India’s largest bank bats for the government’s proposed cash handouts to farmers but says they must be unconditional


  • The Modi administration is said to be planning a direct cash transfer scheme for farmers as opposed to subsidies.
  • The government-owned State Bank of India (SBI) has supported the proposal, saying that it can be cash neutral once the government winds down its subsidy and insurance support schemes.
  • However, the scheme can only be unconditional in the short-term as the central government doesn’t have the resources or legal infrastructure in place to ascertain landholding size.
Earlier this week, news reports emerged that the Modi administration was planning a direct cash transfer to farmers as opposed to subsidies.

The reports lent further credence to the fact that the Indian government had decided against another series of loan waivers in its upcoming interim Budget, opting for income support and interest-free loans instead after assessing the state of its fiscal deficit.

The annual cost of the cash transfer programme, excluding implementation costs, is pegged at ₹700 billion. In fact, the government is reportedly planning to fund these direct cash transfers by winding down its farmer subsidy programmes, which includes its fertilizer aid scheme.

Yesterday, the government-owned State Bank of India (SBI), India’s largest bank, put out a report batting for the direct cash transfer proposal, a move that was also supported by IMF Chief Economist Gita Gopinath.

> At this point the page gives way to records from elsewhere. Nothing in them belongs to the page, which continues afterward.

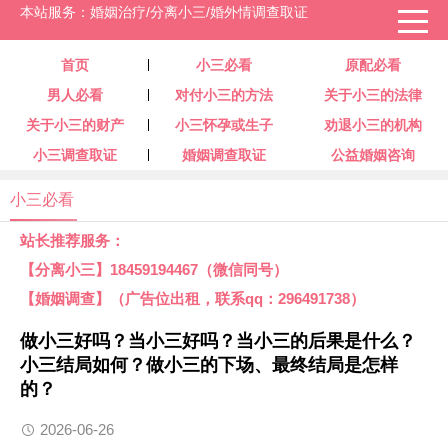
本站服务：婚姻治疗/分离小三/婚外情调查取证
首页
小三必看
原配必看
男人必看
对付小三的方法
关于小三的法律
关于小三的财产
小三怀孕或生子
劝退小三的机构
小三调查取证
婚姻调查取证
公益婚姻咨询
小三必看
站长推荐服务：
【分离小三】18459194467（微信同号）
【婚姻调查】（广告位出租，联系qq：296491738）
做小三好吗？当小三好吗？当小三的后果是什么？
小三结局如何？做小三的下场、最终结局是怎样
的？
2026-06-26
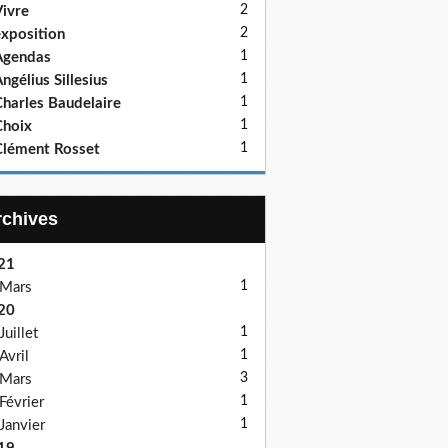
2
ivre
2
xposition
1
Agendas
1
ngélius Sillesius
1
harles Baudelaire
1
hoix
1
lément Rosset
Archives
21
1
Mars
20
1
Juillet
1
Avril
3
Mars
1
Février
1
Janvier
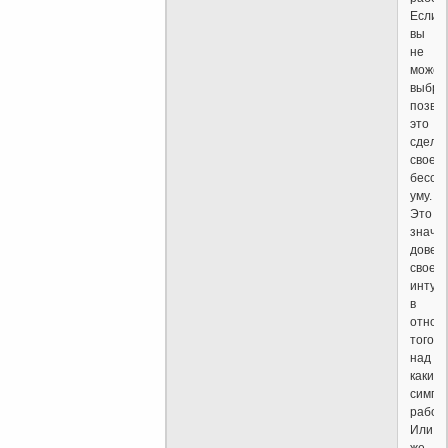
Если
вы
не
может
выбра
позво
это
сдела
своем
бессо
уму.
Это
значит
довер
свое
интуи
в
отнош
того,
над
каким
симпт
работа
Или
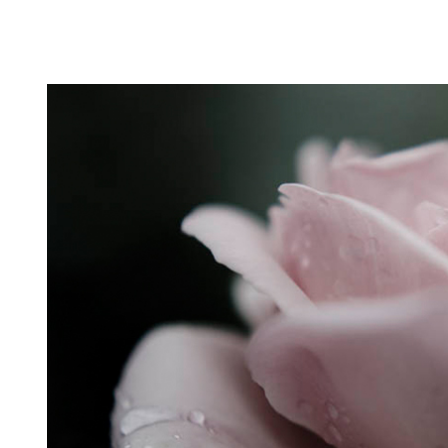
Puutarahablogi 100% Trädgårdsblogg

The total allocation to the subsidy and insurance support schemes in the 2018-2019 was around ₹981 billion, which is 2.9% of India’s GDP.

Doing away with subsidies would free up an ample amount of funding for the cash transfer scheme, according to the SBI report.

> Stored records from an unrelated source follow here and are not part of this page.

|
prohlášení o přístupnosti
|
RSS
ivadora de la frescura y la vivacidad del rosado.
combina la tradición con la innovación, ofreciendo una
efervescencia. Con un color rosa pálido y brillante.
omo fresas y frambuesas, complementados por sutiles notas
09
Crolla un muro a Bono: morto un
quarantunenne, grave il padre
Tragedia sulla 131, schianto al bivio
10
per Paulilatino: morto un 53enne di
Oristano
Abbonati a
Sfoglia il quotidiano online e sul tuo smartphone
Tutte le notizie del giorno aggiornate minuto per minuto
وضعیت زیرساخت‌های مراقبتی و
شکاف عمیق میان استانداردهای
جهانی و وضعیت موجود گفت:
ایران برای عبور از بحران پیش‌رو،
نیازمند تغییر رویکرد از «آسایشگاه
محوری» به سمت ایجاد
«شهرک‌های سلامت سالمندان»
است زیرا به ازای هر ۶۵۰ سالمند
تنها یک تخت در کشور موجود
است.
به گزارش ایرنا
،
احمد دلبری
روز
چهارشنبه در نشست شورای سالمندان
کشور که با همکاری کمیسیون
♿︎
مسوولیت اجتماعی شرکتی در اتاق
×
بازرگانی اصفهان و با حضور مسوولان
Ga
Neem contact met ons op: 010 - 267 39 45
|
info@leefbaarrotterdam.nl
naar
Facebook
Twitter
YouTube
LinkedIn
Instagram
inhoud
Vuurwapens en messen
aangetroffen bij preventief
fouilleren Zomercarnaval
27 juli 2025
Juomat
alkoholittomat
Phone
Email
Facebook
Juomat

As per SBI’s calculations, a beneficiary of the government’s current farmer subsidy schemes receives a cash payment in the range of ₹5,335 and ₹10,162 on an annual basis. Hence, using a rough estimate of 100 million beneficiaries, the budgetary allocation to the cash transfer scheme would have to be around ₹1- ₹1.2 trillion - at an average individual payment ₹10,000- ₹12,000 - to ensure the exercise doesn’t add to the government’s existing financial burden.

Additionally, the report pointed out that an unconditional direct cash transfer scheme would be more viable than a Universal Basic Income (UBI) or a conditional transfer scheme like Telangana’s Rythu Bandhu. Under that scheme, the government of Telangana provides smallholder farmers a handout of ₹4,000 per acre on an annual basis for investment in two crops. However, that hinges on the digitisation of land data in several states like Bihar, Tamil Nadu and Jharkhand.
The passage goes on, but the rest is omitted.